Op-ed A college of success or excess?

Author: Chris Anderson

Over the summer, I worked at the College. Two of my friends drove here and visited me, and were parked in the visitor's lot at the Mahaney Center for the Arts. They registered their car (and themselves) at Public Safety, and wanted to verify that they'd parked in the right space.

"You can park at Q Lot," the woman said.

They asked, "Which building is Q Lot behind?"

The woman didn't answer, but shoved a map in front of their faces and walked away. Which, to me, was incredible. Working in a customer service job myself, I know that there are right and wrong ways to speak to someone, to respond to questions and to maintain poise and professional courtesy. She couldn't care less because this is our condition. This is the kind of customer service we've come to expect from those who can tow and fine us. Which is reasonable, I guess - they have that right, and no one can strip them of it - but it seems a little juvenile. To be fair - a point that can't be reasonably made from one example - this isn't the only illustration of poor customer service on campus. It just serves to highlight what most students (and a lot of faculty) would say is the "status quo." But that's not the worst thing.

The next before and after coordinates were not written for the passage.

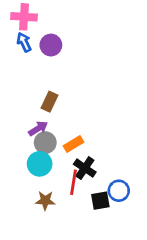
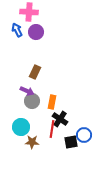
pink cross: (24, 17) -> (29, 12), moved
purple arrow: (38, 128) -> (27, 91), turned 56
orange rectangle: (74, 144) -> (52, 102), turned -48
cyan circle: (40, 164) -> (21, 127), moved

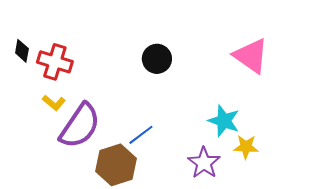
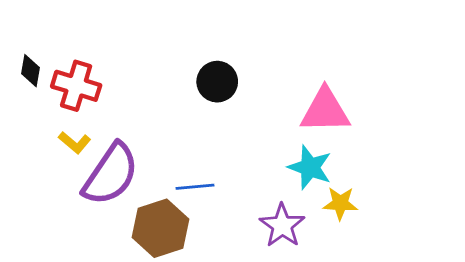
pink triangle: (251, 56) -> (325, 111), moved, turned -36
blue line: (141, 135) -> (195, 187), turned 32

We're wasteful. Tire art (see Brian Swenson's response to H. Kay Merriman's recent article) leaves us incredulous. The new "Middlebury seal" was laughed into extinction. Exhibitions. Student initiatives. The primping and posturing that we employ in our lavish dinners (not "ours," but the ones allotted to visiting guests and potential donors). It's all outrageous. And any other term is euphemistic. Aren't there better ways to dole out our endowment?

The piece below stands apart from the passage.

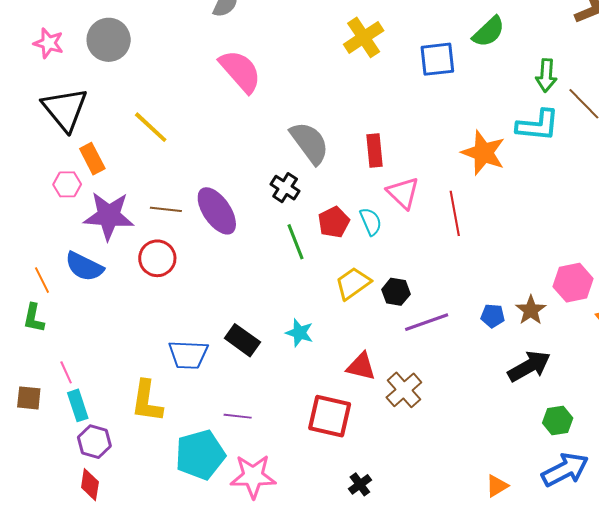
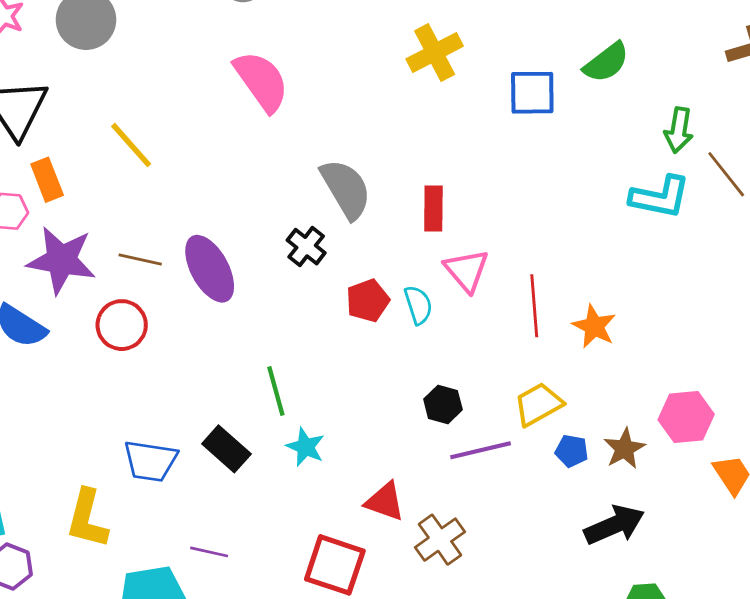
orange star: (483, 153) -> (594, 326), moved, size x0.7
green line: (295, 242) -> (276, 391), moved
yellow trapezoid: (353, 283) -> (538, 404), moved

What about the kids whose parents don't swim in gold? Let's massage our coffers and subsidize their books. Let's buy those books and rent them out more cheaply. Let's alleviate someone's burden of brutal student loans. Let's do something good, instead of making terrible modern art, or catering to the one percent who gets us better seats on U.S.News.

These are a few examples of our college's excess, and more can be found in every department, every committee and every other resource we squander so cavalierly.

What may look like a piling of grievances is a response to a general condition - an actual problem - that plagues this college and makes us a lot less genial than the Princeton Review would have us look. We're often unkind. We're inhospitable and not understanding. And what should be the earmark of our college (what should make us stand out from the Ivies and their imitators) is left by the wayside of "How Much Money Can We Raise in Five Years?" This college can be so great and it sometimes is. I'm not ashamed to be here - far from it. But to say that we don't need change is to be dangerously na've. How about a Committee for the Betterment of Our Campus? How about its betterment?

We can only hope, and swallow our disappointment when bureaucracy comes back with better rhetoric.

Chris Anderson '10 is from La Crosse, Wisc.